Anastasia Olegovna Udaltsova (, born 2 September 1978) is a Russian politician and member of the 8th State Duma.

Born in Cherkasy, Ukraine, Anastasia received Russian citizenship in 1998. Before moving to Moscow, she was briefly a member of the Communist Party of Ukraine. Then for two years she joined the Eduard Limonov's National Bolshevik Party. In 2000 Anastasia met Sergei Udaltsov, coordinator of the Vanguard of Red Youth, whom she married a year later. They have two sons.

After the Left Front was founded in 2008, Udaltsova became its press secretary.

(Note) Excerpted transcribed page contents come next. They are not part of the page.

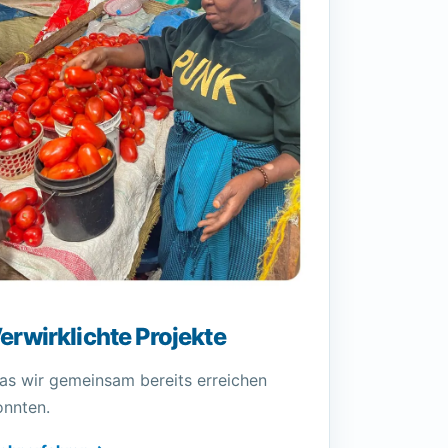
erwirklichte Projekte
as wir gemeinsam bereits erreichen
onnten.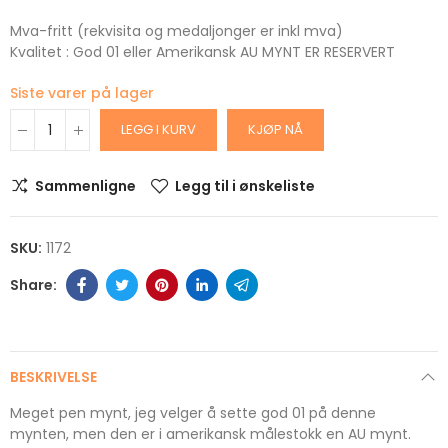
Mva-fritt (rekvisita og medaljonger er inkl mva)
Kvalitet : God 01 eller Amerikansk AU MYNT ER RESERVERT
Siste varer på lager
LEGG I KURV
KJØP NÅ
Sammenligne
Legg til i ønskeliste
SKU:
1172
BESKRIVELSE
Meget pen mynt, jeg velger å sette god 01 på denne
mynten, men den er i amerikansk målestokk en AU mynt.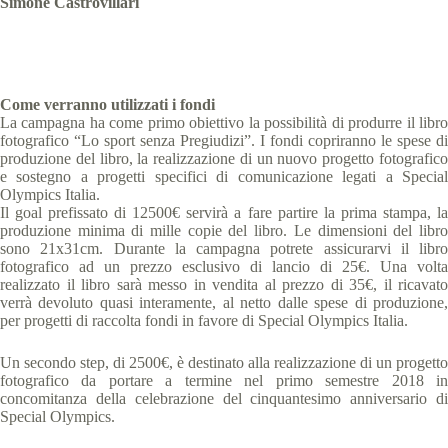
Simone Castrovillari
Come verranno utilizzati i fondi
La campagna ha come primo obiettivo la possibilità di produrre il libro
fotografico “Lo sport senza Pregiudizi”. I fondi copriranno le spese di
produzione del libro, la realizzazione di un nuovo progetto fotografico
e sostegno a progetti specifici di comunicazione legati a Special
Olympics Italia.
Il goal prefissato di 12500€ servirà a fare partire la prima stampa, la
produzione minima di mille copie del libro. Le dimensioni del libro
sono 21x31cm. Durante la campagna potrete assicurarvi il libro
fotografico ad un prezzo esclusivo di lancio di 25€. Una volta
realizzato il libro sarà messo in vendita al prezzo di 35€, il ricavato
verrà devoluto quasi interamente, al netto dalle spese di produzione,
per progetti di raccolta fondi in favore di Special Olympics Italia.
Un secondo step, di 2500€, è destinato alla realizzazione di un progetto
fotografico da portare a termine nel primo semestre 2018 in
concomitanza della celebrazione del cinquantesimo anniversario di
Special Olympics.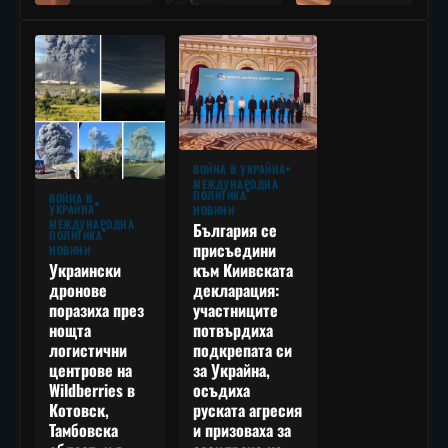
ВОЙНА В УКРАЙНА
МЕЖДУНАРОДНА
ПОЛИТИКА
ВОЙНА В
УКРАЙНА
НОВИНИ
МЕЖДУНАРОДНА
България се
ПОЛИТИКА
присъедини
НОВИНИ
към Киивската
Украински
декларация:
дронове
участниците
поразиха през
потвърдиха
нощта
подкрепата си
логистични
за Украйна,
центрове на
осъдиха
Wildberries в
руската агресия
Котовск,
и призоваха за
Тамбовска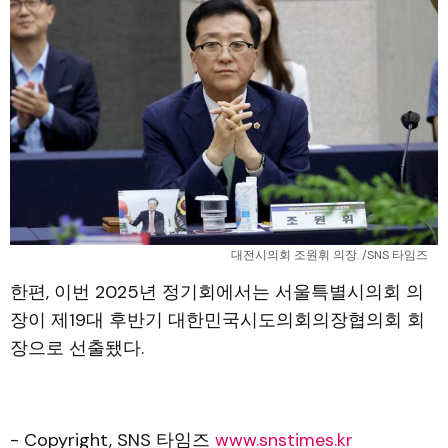
대전시의회 조원휘 의장. /SNS 타임즈
한편, 이번 2025년 정기회에서는 서울특별시의회 의
장이 제19대 후반기 대한민국시도의회의장협의회 회
장으로 선출됐다.
- Copyright, SNS 타임즈
www.snstimes.kr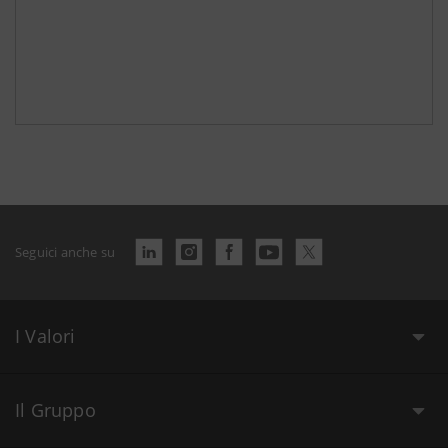
Seguici anche su
I Valori
Il Gruppo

She took an active part in 2011 post-election rallies, and after Sergei Udaltsov was arrested in the Bolotnaya Square case, Anastasia acted as the coordinator of the Left Front.

Since 2013 she has been an assistant to the Communist State Duma member Valery Rashkin. In 2019, she ran for the Moscow City Duma in district 5, supported by Navalny's "Smart Voting". Udaltsova was narrowly defeated by pro-government candidate, TV presenter Roman Babayan.

In June 2021, she was nominated by the Communist Party for the 8th State Duma of Russia in the Nagatinsky constituency, her main rival was United Russia's Svetlana Razvorotneva. Leading in the three-day voting, Udaltsova lost election after the e-votes were talled and declared. The media also reported on massive abuse of early voting in favor of United Russia party.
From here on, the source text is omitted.